MessageFocus Issue
Incident Report for Adestra
Resolved
Our engineers have identified and repaired issues with several subsystems, including database server performance and problems with our Redis caching and queuing servers.

After extensive investigation the team have traced this back to one particular database server that had a very large number of database locks which were causing slow throughput, which in turn caused the Redis server's queues to become large and reduce performance to the platform as a whole. This large number of locks caused undocumented and unexpected performance characteristics for our Postgres database server that we hadn't previously experienced - this took up the bulk of the diagnostic investigation time.
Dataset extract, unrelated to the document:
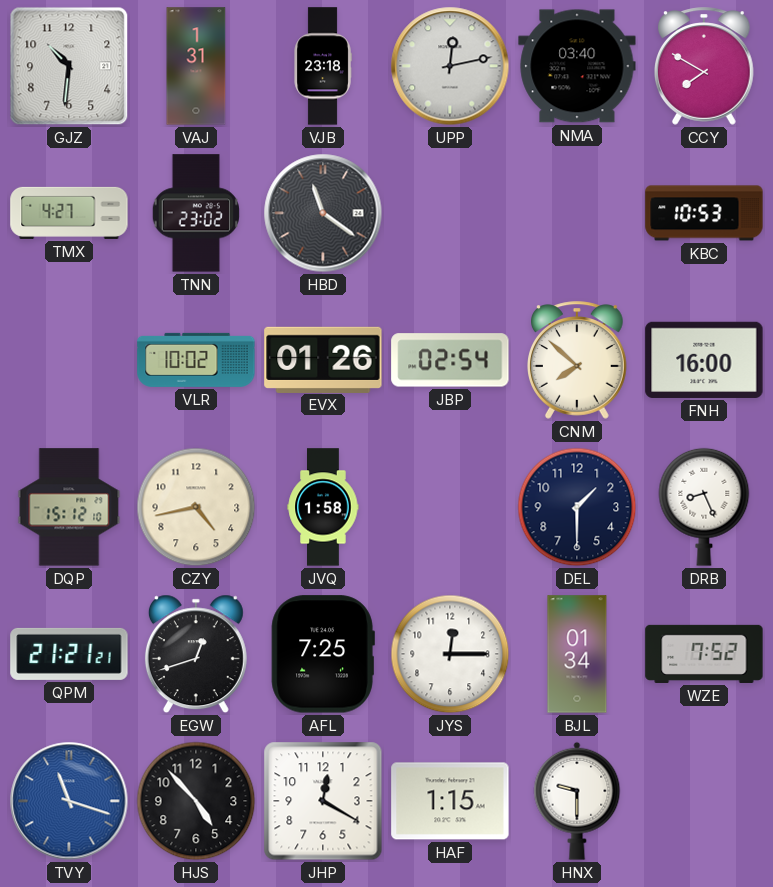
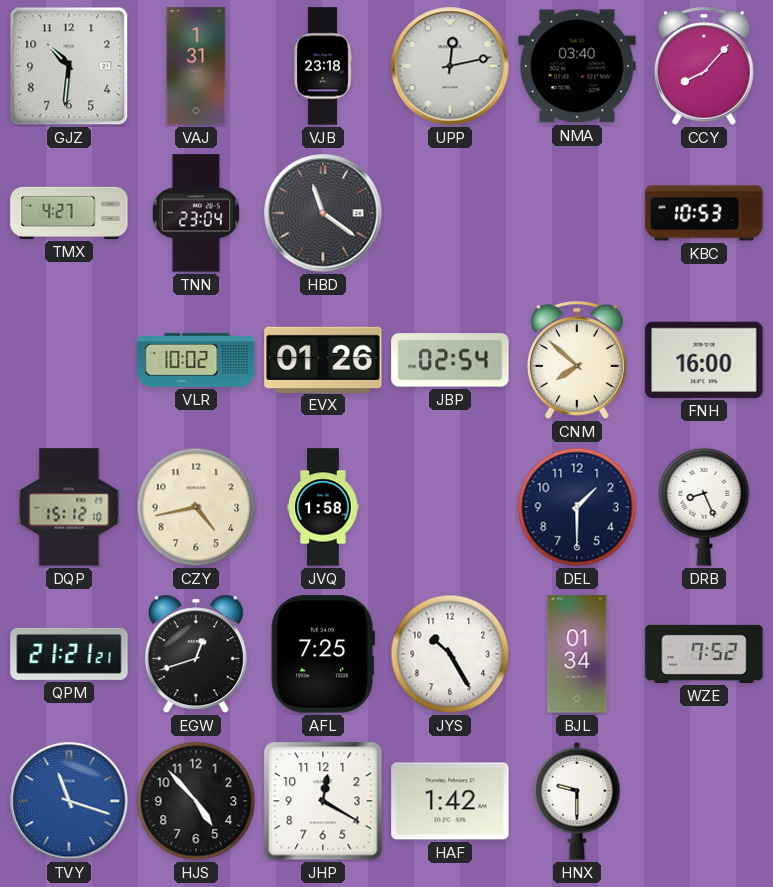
CCY: 7:50 -> 8:07
TNN: 23:02 -> 23:04
JYS: 12:15 -> 10:25
HAF: 1:15 -> 1:42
In turn, this situation caused sporadic interruptions in service, and slow response from the transactional email API.

Currently all systems are running at full capacity again, and queue processing is running at full speed. There are still a number of backlogged queue tasks that the team are manually pushing through now, we anticipate this will be complete in around 2 hours from now.
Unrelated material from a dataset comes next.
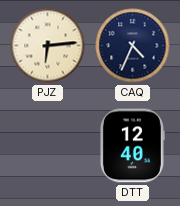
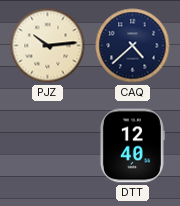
PJZ: 6:14 -> 10:14
CAQ: 4:34 -> 4:38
The team have identified a number of system and monitoring changes that will help improve efficiency in general, aid in proactive notification of similar situations in the future - in particular some early warnings if the number of locks on a Postgres server is increasing at a high rate.
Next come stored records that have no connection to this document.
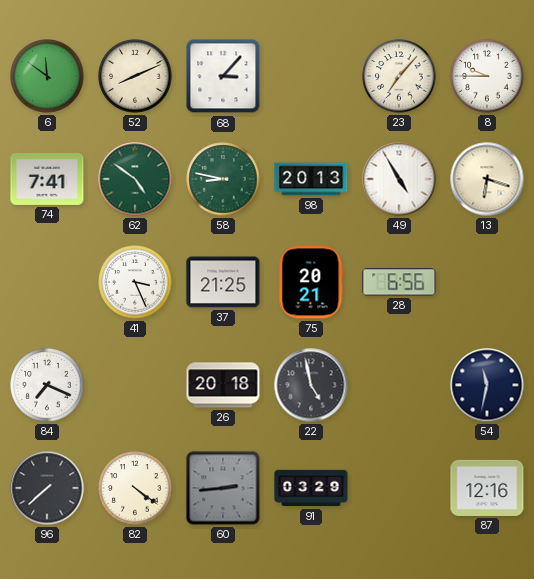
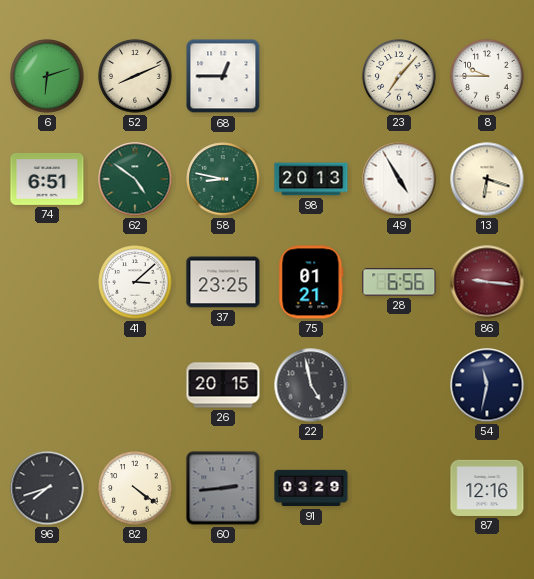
6: 11:51 -> 6:12
68: 3:07 -> 12:45
74: 7:41 -> 6:51
41: 3:26 -> 3:08
37: 21:25 -> 23:25
75: 20:21 -> 01:21
86: none -> 9:16
84: 7:19 -> none
26: 20:18 -> 20:15
96: 7:38 -> 7:42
Please accept our apologies for the interruption in service.
Posted Feb 08, 2020 - 19:24 GMT
Update
A Database performance issue is continuing and for some users may cause intermittent issues accessing the platform
Posted Feb 08, 2020 - 17:16 GMT
Update
We are continuing to work on a fix for this issue.
Posted Feb 08, 2020 - 15:57 GMT
Identified
Our engineers identified a performance issue with one of our Database servers which may have caused delays to some launches and events.
Posted Feb 08, 2020 - 15:43 GMT
Investigating
We're having a few problems with MessageFocus right now that is affecting some of our users, we're currently investigating the cause and will provide an update shortly
Posted Feb 08, 2020 - 15:29 GMT
This incident affected: Platform Interface, Clicks, reads, unsubs, etc, API, and Launches.